-- Given entries follows --
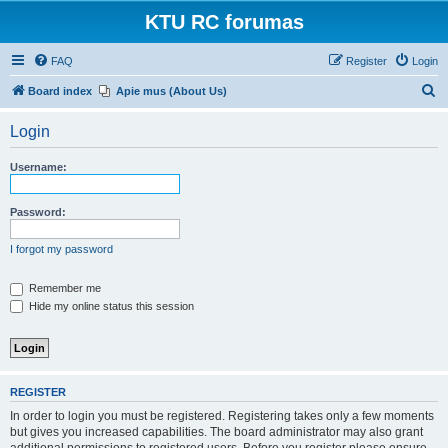
KTU RC forumas
FAQ
Register
Login
S
Board index
Apie mus (About Us)
e
Login
a
r
Username:
c
h
Password:
I forgot my password
Remember me
Hide my online status this session
REGISTER
In order to login you must be registered. Registering takes only a few moments
but gives you increased capabilities. The board administrator may also grant
additional permissions to registered users. Before you register please ensure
-- Given entries concluded --
=== Exercise ===
Select and copy each line from the data that includes the word "registered".

=== Written response ===
In order to login you must be registered. Registering takes only a few moments
additional permissions to registered users. Before you register please ensure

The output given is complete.